Rancher Van Heflin is hired to secretly put outlaw Glenn Ford on a train to court but faces attention from vigilantes and the wanted man’s gang in brisk Western great 3:10 to Yuma. A local sheriff (Roy Scheider), marine biologist (Richard Dreyfuss) and eccentric shark hunter (Robert Shaw) take on an almighty predator hellbent on terrorising their coastal home in Jaws. From John Williams’ iconic score and the dolly shot, to Quint’s excellent monologue, Steven Spielberg’s blockbuster was a gamechanger then and holds up now. Elsewhere in the evening it’s ensemble central, as Dustin Hoffman unites Maggie Smith, Tom Courtenay, Billy Connolly and Pauline Collins in Quartet, a genteel comedy about residents in a retired home for musicians, and Christian Bale, Bradley Cooper, Amy Adams and an Oscar-winning Jennifer Lawrence lead a rich cast in American Hustle, a story of con artists, rogue FBI agents, corrupt politicians, Jersey powerbrokers and the Mafia in 1970s America.


Friday 5

Stalag 17 (1953) – Film4, 1.40pm
49th Parallel (1941) – Film4, 4.05pm
Janis: Little Girl Blue (2015) – Sky Arts, 10pm
Nightcrawler (2014) – BBC2, 11.20pm
Shakespeare in Love (1998) – BBC1, 11.35pm

Another chance to see: A Night to Remember (Film4, 11am)

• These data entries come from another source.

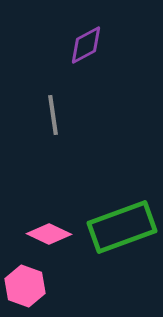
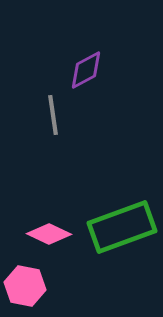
purple diamond: moved 25 px down
pink hexagon: rotated 9 degrees counterclockwise
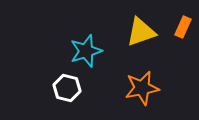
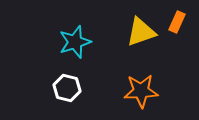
orange rectangle: moved 6 px left, 5 px up
cyan star: moved 11 px left, 9 px up
orange star: moved 1 px left, 3 px down; rotated 8 degrees clockwise
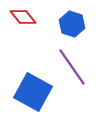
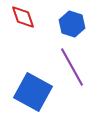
red diamond: rotated 20 degrees clockwise
purple line: rotated 6 degrees clockwise
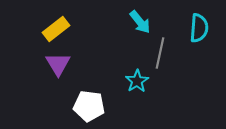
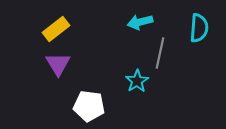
cyan arrow: rotated 115 degrees clockwise
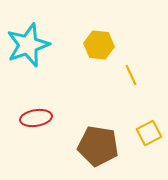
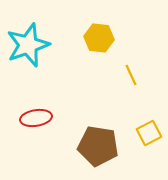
yellow hexagon: moved 7 px up
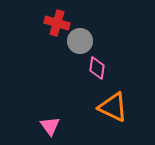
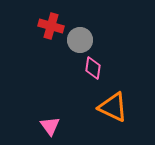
red cross: moved 6 px left, 3 px down
gray circle: moved 1 px up
pink diamond: moved 4 px left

Ranked up there with The Great Escape and The Bridge on the River Kwai as one of the great WWII films, Billy Wilder’s Stalag 17 merges tension, drama and pitch black humour in its story of American airmen in a German POW camp who suspect one of their own to be an informer. There’s more WWII drama straight after on Film 4 with Powell & Pressburger’s 49th Parallel, which follows a band of Nazi soldiers trying to evade capture by crossing the Canadian border into a then-neutral United States. Its impressive cast includes Laurence Olivier, Leslie Howard and Glynis Johns. Janis: Little Girl Blue offers a respectful glimpse into the life, genius and tragedy of one of the most impactful singer-songwriters – the fantastic Janis Joplin. Gwyneth Paltrow, Joseph Fiennes, Colin Firth and a wee, Oscar-winning cameo from Judi Dench combine in the witty and playful Shakespeare in Love, a sort of Elizabethan-set rom-com that imagines the young, penniless playwright falling head-over-heels for his muse, despite the many obstacles in their way. There’s brevity, drama, a bit of raunch and enough Shakespeare in-jokes and nods to shake a skull at, which the Academy infamously loved. One film that should have won as much Oscar love but didn’t (a decision that has officially made my list of award disappointments) is Dan Gilroy's exquisite neo-noir thriller Nightcrawler. A dark and kinetic L.A. story, it stars a quite phenomenal and unnerving Jake Gyllenhaal as a thief-turned-cameraman who’ll do anything he can to get the perfect shot. The film is excellent from top to bottom, whether that’s the supporting cast of Riz Ahmed, Rene Russo and Bill Paxton, James Newton Howard’s evocative score or the sleek cinematography. Well, well worth a watch (if you couldn’t tell).